Models: Could only save 5 checkpoints w/ model_main.py

Created on 13 Aug 2018  路  21Comments  路  Source: tensorflow/models

System information

  • What is the top-level directory of the model you are using:
    research/object_detection
  • Have I written custom code (as opposed to using a stock example script provided in TensorFlow):
    No
  • OS Platform and Distribution (e.g., Linux Ubuntu 16.04):
    Ubuntu 18.04
  • TensorFlow installed from (source or binary):
    Source
  • TensorFlow version (use command below):
    1.10
  • Bazel version (if compiling from source):
    0.15.2
  • CUDA/cuDNN version:
    9.2/7.1.4.18
  • GPU model and memory:
    GTX 960/4G
  • Exact command to reproduce:
    python tf_models/research/object_detection/model_main.py --alsologtostderr
    --pipeline_config_path=ssdlite_mobilenet_v2_coco.config --model_dir=XXX

    Describe the problem

Looks like the new model_main.py hardcodes many parameters.
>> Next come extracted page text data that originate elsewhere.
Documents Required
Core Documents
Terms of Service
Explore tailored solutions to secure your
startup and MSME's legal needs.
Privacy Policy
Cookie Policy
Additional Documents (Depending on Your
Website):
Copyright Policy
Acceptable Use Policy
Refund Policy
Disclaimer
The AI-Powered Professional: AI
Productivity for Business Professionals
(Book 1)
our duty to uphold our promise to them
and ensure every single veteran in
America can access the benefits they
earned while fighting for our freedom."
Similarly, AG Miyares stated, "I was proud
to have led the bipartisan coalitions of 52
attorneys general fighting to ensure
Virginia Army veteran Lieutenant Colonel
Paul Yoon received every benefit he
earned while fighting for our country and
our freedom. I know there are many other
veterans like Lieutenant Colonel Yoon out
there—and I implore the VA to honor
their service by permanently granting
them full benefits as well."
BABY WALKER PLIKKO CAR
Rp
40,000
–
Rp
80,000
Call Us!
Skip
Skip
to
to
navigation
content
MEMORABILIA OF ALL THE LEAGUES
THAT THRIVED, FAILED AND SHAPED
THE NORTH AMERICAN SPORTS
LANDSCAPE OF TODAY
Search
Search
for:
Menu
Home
It simply ignores keep_checkpoint_every_n_hours. In another bug, it only exports one image to tensorboard, ignoring
num_visualizations.

Most helpful comment

Thank you @kulkarnivishal It worked for me too.
I made following two changes

  1. keep_checkpoint_max=500 on model_main.py
    config = tf.estimator.RunConfig(model_dir=FLAGS.model_dir, keep_checkpoint_max=500)
  2. max_to_keep=500 on model_lib.py(added on two places)
saver = tf.train.Saver(
    variables_to_restore,
    keep_checkpoint_every_n_hours=keep_checkpoint_every_n_hours,
    max_to_keep=500)# <= added max_to_keep argument here


saver = tf.train.Saver(
    sharded=True,
    keep_checkpoint_every_n_hours=keep_checkpoint_every_n_hours,
    save_relative_paths=True,
    max_to_keep=500)# <= added max_to_keep argument here

All 21 comments

https://www.tensorflow.org/api_docs/python/tf/train/Saver#__init__
you can use tf.train.Saver(max_to_keep=None) to save all checkpoints when you use legacy/trainer.py

@irmowan do you mean the one on line 408 in model_lib.py? Adding max_to_keep=None to this one has no effect.
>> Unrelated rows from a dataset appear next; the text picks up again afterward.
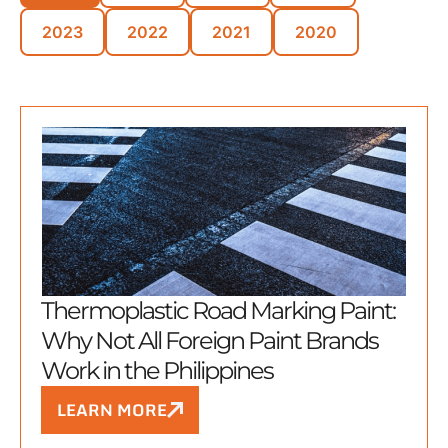
2023
2022
2021
2020
Thermoplastic Road Marking Paint:
Why Not All Foreign Paint Brands
Work in the Philippines
LEARN MORE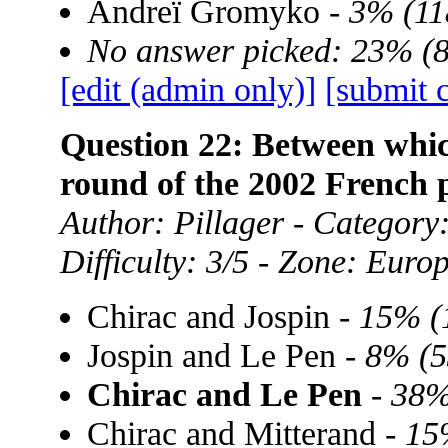
Andreï Gromyko -
3% (11
No answer picked: 23% (
[edit (admin only)]
[submit 
Question 22: Between whic
round of the 2002 French p
Author: Pillager - Category:
Difficulty: 3/5 - Zone: Euro
Chirac and Jospin -
15% (
Jospin and Le Pen -
8% (5
Chirac and Le Pen
-
38%
Chirac and Mitterand -
15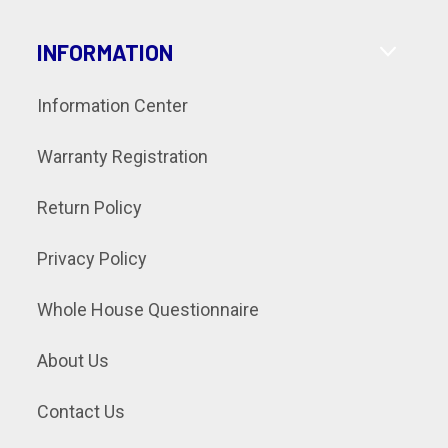
INFORMATION
Information Center
Warranty Registration
Return Policy
Privacy Policy
Whole House Questionnaire
About Us
Contact Us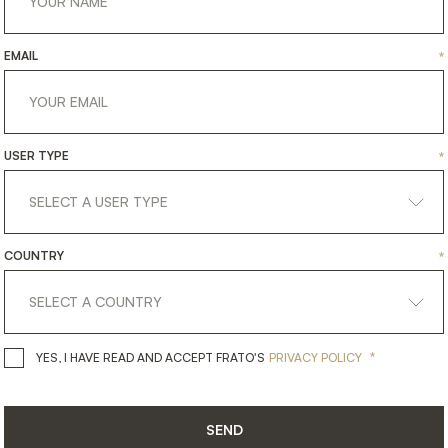
EMAIL
*
USER TYPE
*
COUNTRY
*
get
in
touch
*
YES, I HAVE READ AND ACCEPT 
YES, I HAVE READ AND ACCEPT FRATO'S
PRIVACY POLICY
SEND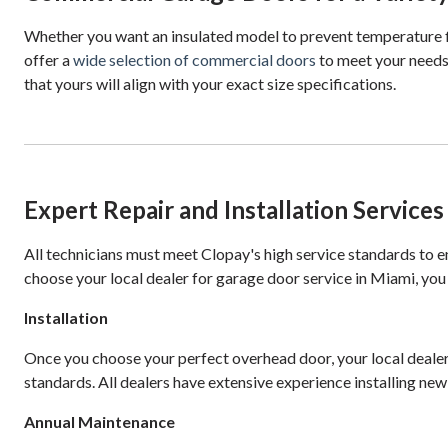
Whether you want an insulated model to prevent temperature flu
offer a
wide selection of commercial doors
to meet your needs
that yours will align with your exact size specifications.
Expert Repair and Installation Services
All technicians must meet Clopay's high service standards to 
choose your local dealer for garage door service in Miami, you
Installation
Once you choose your perfect overhead door, your local dealer c
standards. All dealers have extensive experience installing new
Annual Maintenance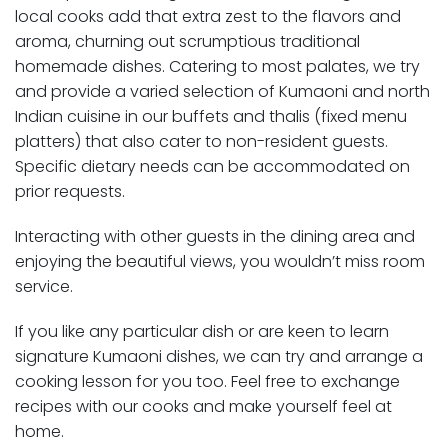
local cooks add that extra zest to the flavors and
aroma, churning out scrumptious traditional
homemade dishes. Catering to most palates, we try
and provide a varied selection of Kumaoni and north
Indian cuisine in our buffets and thalis (fixed menu
platters) that also cater to non-resident guests.
Specific dietary needs can be accommodated on
prior requests.
Interacting with other guests in the dining area and
enjoying the beautiful views, you wouldn’t miss room
service.
If you like any particular dish or are keen to learn
signature Kumaoni dishes, we can try and arrange a
cooking lesson for you too. Feel free to exchange
recipes with our cooks and make yourself feel at
home.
@irmowan check issue #5139. With tf r1.10 it can be set in model_main.py

@YijinLiu @fisheess Do you fix this issue? I have the same problem.

@pkulzc Hi, how to set max_to_keep=None. I have changed all tf.train.Saver(max_to_keep=None) in object_detection project, but it's still not working.
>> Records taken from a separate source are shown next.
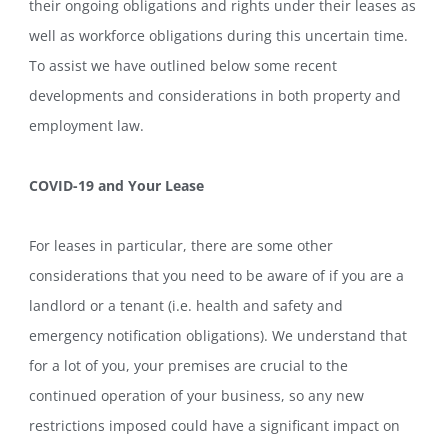
their ongoing obligations and rights under their leases as
well as workforce obligations during this uncertain time.
To assist we have outlined below some recent
developments and considerations in both property and
employment law.
COVID-19 and Your Lease
For leases in particular, there are some other
considerations that you need to be aware of if you are a
landlord or a tenant (i.e. health and safety and
emergency notification obligations). We understand that
for a lot of you, your premises are crucial to the
continued operation of your business, so any new
restrictions imposed could have a significant impact on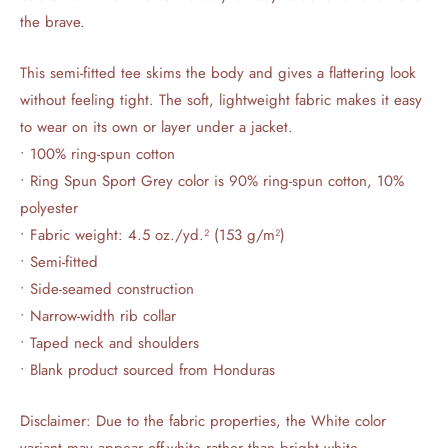
the brave.
This semi-fitted tee skims the body and gives a flattering look
without feeling tight. The soft, lightweight fabric makes it easy
to wear on its own or layer under a jacket.
• 100% ring-spun cotton
• Ring Spun Sport Grey color is 90% ring-spun cotton, 10%
polyester
• Fabric weight: 4.5 oz./yd.² (153 g/m²)
• Semi-fitted
• Side-seamed construction
• Narrow-width rib collar
• Taped neck and shoulders
• Blank product sourced from Honduras
Disclaimer: Due to the fabric properties, the White color
variant may appear off-white rather than bright white.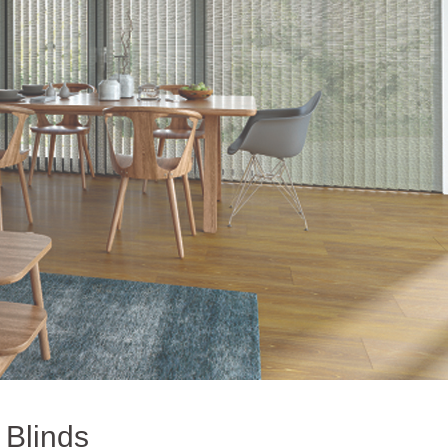
l Blinds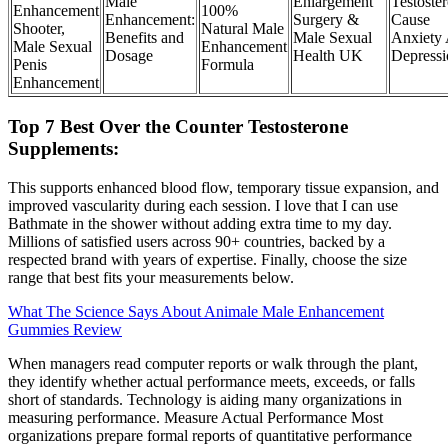
Male
Enlargement
Testoste
Enhancement
100%
Enhancement:
Surgery &
Cause
Shooter,
Natural Male
Benefits and
Male Sexual
Anxiety
Male Sexual
Enhancement
Dosage
Health UK
Depressi
Penis
Formula
Enhancement
Top 7 Best Over the Counter Testosterone
Supplements:
This supports enhanced blood flow, temporary tissue expansion, and
improved vascularity during each session. I love that I can use
Bathmate in the shower without adding extra time to my day.
Millions of satisfied users across 90+ countries, backed by a
respected brand with years of expertise. Finally, choose the size
range that best fits your measurements below.
What The Science Says About Animale Male Enhancement
Gummies Review
When managers read computer reports or walk through the plant,
they identify whether actual performance meets, exceeds, or falls
short of standards. Technology is aiding many organizations in
measuring performance. Measure Actual Performance Most
organizations prepare formal reports of quantitative performance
@lan2720 It is solved. With the latest tensorflow you need to set the parameters in model_main.py. Check #5139. You need to add keep_checkpoint_max=None to line 59 config = tf.estimator.RunConfig(...)

@lan2720 you can check documents on tf.estimator.RunConfig to get more information.
@YijinLiu I think it is time to close this issue since it is already solved.

@fisheess Thank you! It works.

@fisheess 's method works for me.

Sigh, it's broken again after I synced to the latest code...
It's caused by https://github.com/tensorflow/models/commit/a1337e01db4e3a54c48d2fbd6614c772bdf0f4c5#diff-76df8ca264a059e8a3003851fe4d7849R474
You'll need to add a max_to_keep parameter.

With the latest code, I had to add max_to_keep to RunConfig in model_main.py as well as to tf.train.Saver in model_lib.py then it worked

@YijinLiu @NPetsky do you mean keep_checkpoint_max has no effect now? Then I need to set max_to_keep=None and max_to_keep=None in both files? I will try it out.

@fisheess yes, adding max_to_keep only in model_main.py had no effect for me

@NPetsky max_to_keep is not a valid argument for RunConfig (https://www.tensorflow.org/api_docs/python/tf/estimator/RunConfig)
Adding keep_checkpoint_max to tf.estimator.RunConfig in model_main.py and max_to_keep to tf.train.Saver in model_lib.py works

@kulkarnivishal is right, please set keep_checkpoint_max in RunConfig.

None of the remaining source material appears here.